MEMOIR: Shockaholic, By Carrie Fisher, Simon & Schuster, 156pp. £14.99
CARRIE FISHER. Love her. Postcards from the Edge.Fabulous. Star Wars. Mum's the lovely Debbie Reynolds. Jumpers for goalposts . . . Sorry, bit of a slip there. The kind of slip Fisher makes now that she's had shock therapy.
That's not true, actually: it's the kind of slip Fisher has made in the whole of her health. Straight lines, narrative or otherwise, were never her strong point. In this new book, Shockaholic, she whizzes through topics and connections at breakneck speed. She's a good writer writing too fast, and her puns are beginning to lack traction. Anyone who is shameless enough to talk about " my bi-solar plexus", or "throwing good calories after flab", or to note that "As you get older the pickings get slimmer, but the people sure don't", or who wastes good wood pulp by speculating how the phrase "not to be sneezed at" originated without even attempting to find out, surely deserves some sort of punishment.
Fisher is irresistible when she's telling a story or revealing what feels like an unvarnished truth. To be similarly honest, Shockaholicis a pretty short book and not that great. It contains brief accounts of meetings with electroconvulsive therapy, the late Senator Edward Kennedy; Michael Jackson and Elizabeth Taylor; the stepfather who bankrupted her mother; and her final years with her father, Eddie Fisher, the man who broke her heart when she was a child.

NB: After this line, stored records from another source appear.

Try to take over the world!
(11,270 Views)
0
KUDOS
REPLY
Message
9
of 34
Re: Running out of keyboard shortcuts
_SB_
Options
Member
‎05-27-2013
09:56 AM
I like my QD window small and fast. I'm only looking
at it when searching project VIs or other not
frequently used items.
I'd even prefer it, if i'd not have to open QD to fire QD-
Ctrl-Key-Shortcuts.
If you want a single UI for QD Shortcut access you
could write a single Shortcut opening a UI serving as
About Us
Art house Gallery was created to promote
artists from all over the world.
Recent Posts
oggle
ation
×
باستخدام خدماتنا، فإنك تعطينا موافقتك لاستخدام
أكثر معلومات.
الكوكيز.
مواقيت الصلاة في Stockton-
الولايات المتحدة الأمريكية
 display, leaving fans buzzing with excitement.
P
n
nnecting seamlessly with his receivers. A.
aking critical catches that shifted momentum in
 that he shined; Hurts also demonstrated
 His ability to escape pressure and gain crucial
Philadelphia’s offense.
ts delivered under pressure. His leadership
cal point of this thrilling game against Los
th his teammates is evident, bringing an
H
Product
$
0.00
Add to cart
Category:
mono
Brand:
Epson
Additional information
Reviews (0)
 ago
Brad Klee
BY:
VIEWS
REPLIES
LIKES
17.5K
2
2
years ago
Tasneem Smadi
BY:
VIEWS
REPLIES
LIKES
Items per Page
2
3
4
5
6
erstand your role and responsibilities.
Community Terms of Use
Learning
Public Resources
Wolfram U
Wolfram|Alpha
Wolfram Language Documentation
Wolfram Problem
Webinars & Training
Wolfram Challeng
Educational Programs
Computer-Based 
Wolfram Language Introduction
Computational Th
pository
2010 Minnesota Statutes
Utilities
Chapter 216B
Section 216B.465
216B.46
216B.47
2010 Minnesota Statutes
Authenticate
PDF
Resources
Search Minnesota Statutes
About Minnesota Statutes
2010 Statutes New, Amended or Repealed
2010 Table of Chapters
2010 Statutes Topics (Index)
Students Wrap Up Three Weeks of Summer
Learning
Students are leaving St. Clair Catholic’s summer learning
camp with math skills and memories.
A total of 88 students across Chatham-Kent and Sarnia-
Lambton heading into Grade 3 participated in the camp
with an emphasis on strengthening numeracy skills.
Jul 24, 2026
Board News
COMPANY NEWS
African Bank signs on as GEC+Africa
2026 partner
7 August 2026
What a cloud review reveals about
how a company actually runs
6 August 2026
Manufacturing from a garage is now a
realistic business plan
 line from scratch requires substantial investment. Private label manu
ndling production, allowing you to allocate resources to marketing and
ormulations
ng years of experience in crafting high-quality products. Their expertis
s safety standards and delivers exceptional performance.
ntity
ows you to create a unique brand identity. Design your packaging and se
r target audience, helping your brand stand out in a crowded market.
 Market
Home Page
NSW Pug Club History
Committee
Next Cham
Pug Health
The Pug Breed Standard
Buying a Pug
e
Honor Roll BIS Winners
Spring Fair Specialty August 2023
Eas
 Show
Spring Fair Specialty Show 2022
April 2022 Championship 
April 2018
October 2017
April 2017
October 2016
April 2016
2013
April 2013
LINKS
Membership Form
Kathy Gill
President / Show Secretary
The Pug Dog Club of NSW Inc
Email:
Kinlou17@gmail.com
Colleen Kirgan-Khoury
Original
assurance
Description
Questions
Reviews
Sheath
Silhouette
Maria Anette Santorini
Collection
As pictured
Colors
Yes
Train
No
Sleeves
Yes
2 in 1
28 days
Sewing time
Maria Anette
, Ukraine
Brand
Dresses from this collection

The standout item in this collection comes from 1985, when the young Carrie was set up, in quite an unsettling way, on a blind date with the bachelor senator Chis Dodd. He brought her to dinner in Washington with Edward Kennedy, Kennedy’s date and a married couple. Unfortunately for Kennedy and Dodd, Fisher had just finished her first stint in rehab. So she wasn’t just aware of being an ignorant, although famous, outsider in Washington, and of the humiliation of being pushed towards Dodd; she was on the Coca-Cola as the senators switched from red wine to vodka tonics. Kennedy started to bully her, asking if she was going to sleep with Dodd that night – “Why not? Are you too good for him?”
She refused to be defeated by this much older man, whose remarks became increasingly sleazy: “I’m newly sober you see and I’d have to be truly loaded to fall into bed with someone I’ve only very recently met. Even if that someone is a Democrat.”
This exchange went on the whole evening. Years later, the female half of the anonymous married couple rushed up to Fisher to say, “We’d waited for years for someone to take him on like that.”
The electroconvulsive-therapy episode is actually the dullest in the book, although Fisher is professional enough to know that this lone controversial topic would be her selling point this time. She really is a chancer. But then she charms you again by explaining that she was paid to lose the weight she’d gained after the ECT by becoming the public face of the Jenny Craig weight-loss organisation.
Electroconvulsive therapy is a big let-down in dramatic terms: “You’re given a short-acting anesthetic and a very effective anti-convulsant, you go to sleep for about 10 minutes, and your big toe moves a bit, which is all that remains of the bone-snapping thrashing of old.” She finds ECT helpful with her regular and grave depression – “I go in for a tune-up whenever I notice the onset of depression” – and blames it for some short-term memory loss and for her occasionally finding it hard to remember some words. She has obviously not been talking to any middle-aged females who have not had ECT, but then maybe she has been talking to them and forgotten all about it. It’s complicated. Carrie Fisher is the goddess of complication.
On the subject of Hollywood she is sure-footed. “People spend oceans of time ensuring they are camera-ready at all times.” This is her native soil: “I never went into showbusiness. It surrounded me from my first breath.” Her luxurious childhood was actually pretty grim: “The thing is, my parents weren’t really people in the traditional sense.” In fact, her parents’ first meeting, courtship and even marriage were engineered by the studios, in what Fisher calls an early reality-television experiment. It’s like The Truman Show.
When Eddie Fisher left Debbie Reynolds for their mutual friend Elizabeth Taylor, the scandal was enormous, ruining his career, according to his daughter, more than his drug-taking ever did. The turmoil became a byword for celebrity self-destruction. Carrie quotes Jacqueline Kennedy, when told some time after her husband’s assassination that censoring a book about it would make her look bad, as saying, “The only thing that could make me look bad would be if I ran off with Eddie Fisher.”
The most shocking moment in the book comes not in descriptions of her parents’ old excesses but in the brief mention of the Hollywood anaesthetist who, after dental procedures, was obliging enough to come to your house to provide you with additional morphine. “And I would extend my arms, veins akimbo.”
Her recovery is remarkable. Her wit is sharp. Her eye is keen. But this is one book too many from a brilliant memoirist who has run out of recordable life for the time being.